Mumbo Jumbo

Mumbo Jumbo 1920s Primer

Politics: The decade was characterized by pro-business, small-government conservatism, spearheaded by the three Republican presidents Warren Harding, Calvin Coolidge, and Herbert Hoover. Harding’s administration was known for its corruption, whereas Coolidge’s was marked by the mantra of “the chief business of the American people is business.”

Foreign Policy: Deeply disillusioned with participation on the world stage after WWI, the United States withdrew, embracing an isolationist stance. It did not join the League of Nations; it ignored the rise of Hitler and fascism in Europe and the militancy of Japan in Asia; it committed itself to disarmament; and, with the Kellogg-Briand Pact, it embraced the idea that war was no longer a solution to global problems. Its tariffs focused heavily on promoting American manufacturing as opposed to facilitating global trading relationships.

Economics: Though there was a slight economic downturn after WWI, the decade quickly become one of growth and prosperity. It was a “culture of consumption,” characterized by new consumer products and the proliferation of advertisements and offerings of credit. In particular, the automobile was seen as a marvelous invention, and by the end of the decade, there were over 27 million registered automobiles in the country. Most Americans were not aware that the affluence of the country was somewhat of a façade, as deep problems with the stock market, the wealth gap, manufacturing, and other foundational issues were leading to the stock market crash of 1929 and a subsequent decade of depression.

Race and Gender: Racial tensions were continually manifest, both in the South, where the Jim Crow laws reigned supreme, and in the North, where the Great Migration of the 1910s had brought thousands of Black Southerners to what they hoped would be a place of better opportunities. New York, for example, saw its Black population grow 257% from 1910-1930. The decade saw race riots shatter the tenuous peace of urban areas such as Tulsa, Ohio, and the KKK had a recrudescence in this era, allying its anti-Black views with anti-radical, anti-Catholic, anti-birth control, and anti-foreign views. In terms of gender, women received the right to vote in 1920 after a century of activism, but they were less politically feminist during the 1920s. Rather, women sought more freedom in their clothing, sexual behavior, and their presence in the public arena. Most women still did not work outside the home, however, and the “New Woman,” as she was deemed, was mostly a product of the cities.

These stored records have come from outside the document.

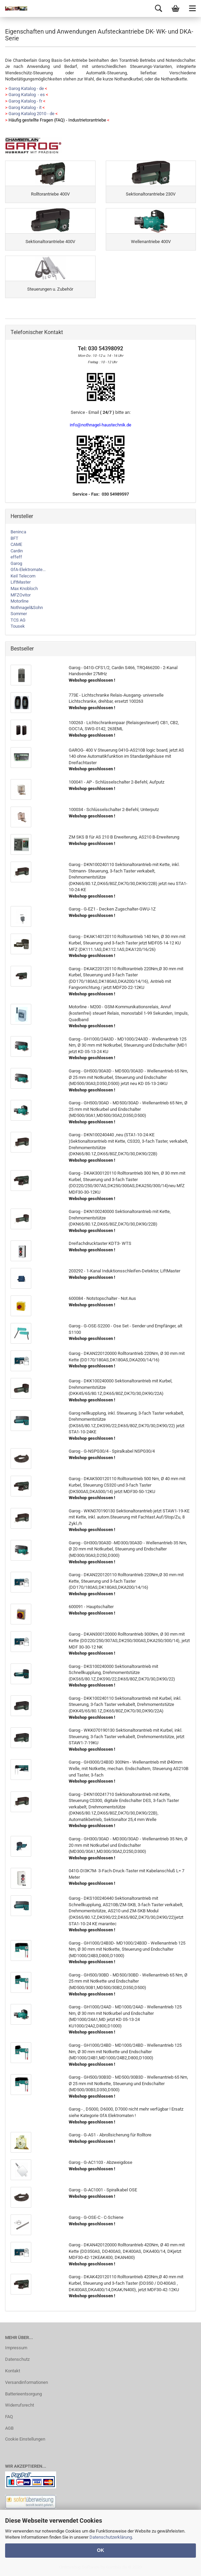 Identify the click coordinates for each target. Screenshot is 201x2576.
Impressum (16, 2347)
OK (100, 2550)
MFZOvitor (21, 594)
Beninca (18, 531)
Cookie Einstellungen (25, 2439)
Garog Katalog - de (26, 88)
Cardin (17, 550)
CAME (16, 544)
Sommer (19, 613)
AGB (9, 2428)
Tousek (18, 626)
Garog (16, 563)
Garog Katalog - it (25, 107)
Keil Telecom (23, 575)
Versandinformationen (26, 2382)
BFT (14, 538)
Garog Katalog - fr (25, 101)
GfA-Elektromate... (28, 569)
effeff (16, 556)
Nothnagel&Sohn (27, 607)
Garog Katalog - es (27, 94)
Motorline (20, 601)
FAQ (9, 2416)
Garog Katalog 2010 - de (31, 113)
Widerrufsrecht (19, 2405)
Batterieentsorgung (23, 2393)
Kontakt (12, 2370)
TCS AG (18, 620)
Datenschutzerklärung (110, 2537)
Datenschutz (17, 2359)
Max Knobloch (24, 588)
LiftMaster (21, 582) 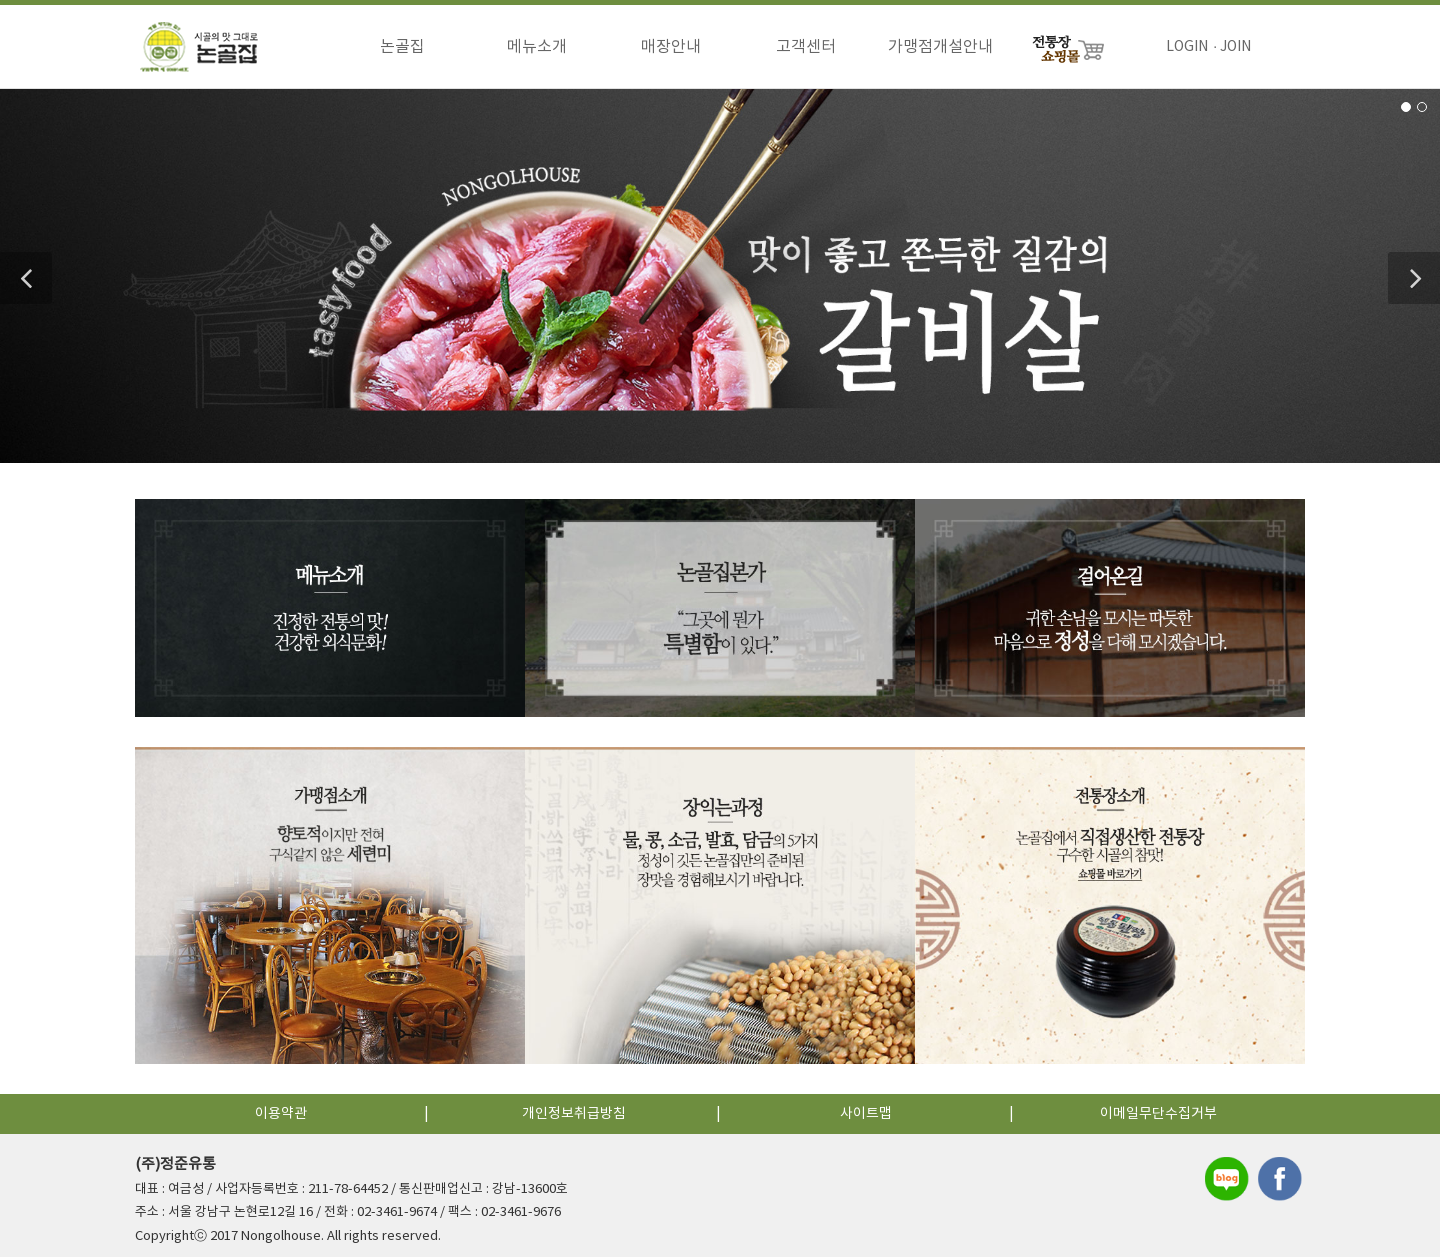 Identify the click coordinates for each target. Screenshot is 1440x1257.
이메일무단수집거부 (1158, 1109)
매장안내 (671, 47)
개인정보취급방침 (574, 1109)
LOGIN (1187, 47)
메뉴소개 (537, 47)
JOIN (1235, 47)
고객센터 (806, 47)
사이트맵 (866, 1109)
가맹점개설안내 (940, 47)
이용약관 (281, 1109)
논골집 (402, 47) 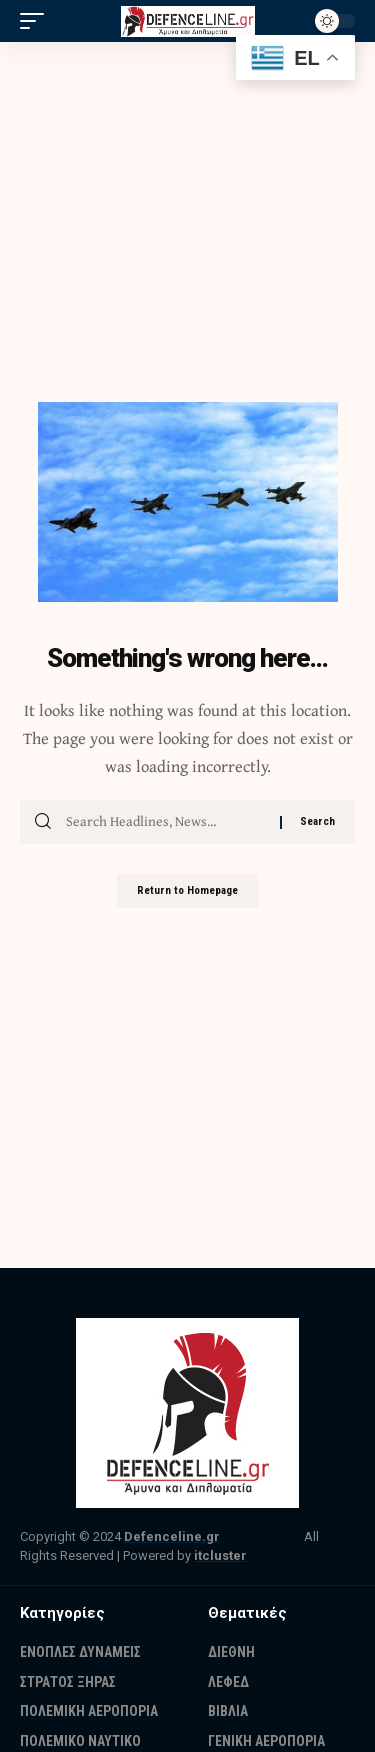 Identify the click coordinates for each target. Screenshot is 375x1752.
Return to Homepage (187, 890)
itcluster (220, 1555)
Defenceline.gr (172, 1536)
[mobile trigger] (37, 21)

Social: The country was very xenophobic and anti-immigration during the 1920s. Restrictive immigration laws were put into effect, limiting the number of people from anywhere other than Western and North Europe. Related to this was the fear over “radicals,” which was a blanket term for Socialists, Communists, anarchists, labor activists, and more nebulous categories like intellectuals and foreigners. The decade featured the first Red Scare, which resulted in deportations, jailing, and other forms of persecution. It was also a time of culture clash, with fundamentalist Christians pushing against what they saw as the incursion of secularism in culture, education, and society as a whole.

Arts and Culture: Notable literary contributions came from the so-called Lost Generation, writers who were disillusioned and disenchanted with Western civilization due to the horrors and excesses of WWI. F. Scott Fitzgerald, William Faulkner, Gertrude Stein, and Ernest Hemingway typified this mindset in their novels, and poets like T.S. Eliot and Ezra Pound created hollow, empty landscapes with their verses in order to speak to the loss of meaning and progress. These literary modernists were very experimental in both structure and language, as were their visual artist peers like Georgia O’Keeffe and Arthur Dove, who experimented with abstraction in their paintings. The Harlem Renaissance was also one of the most important American movements in arts and letters, with writers, essayists, and poets extolling the merits of Black life and history.

Leisure: Americans flocked to the movies in the 1920s, with weekly movie attendance hitting 40 million in the middle of the decade. Women made up 60% of the audience, and the movies overall were accessible to all races and classes. Radio was just as popular (half of all American homes had one by 1930), exposing Americans to news, sports, advertisements, jazz music, radio shows, and more.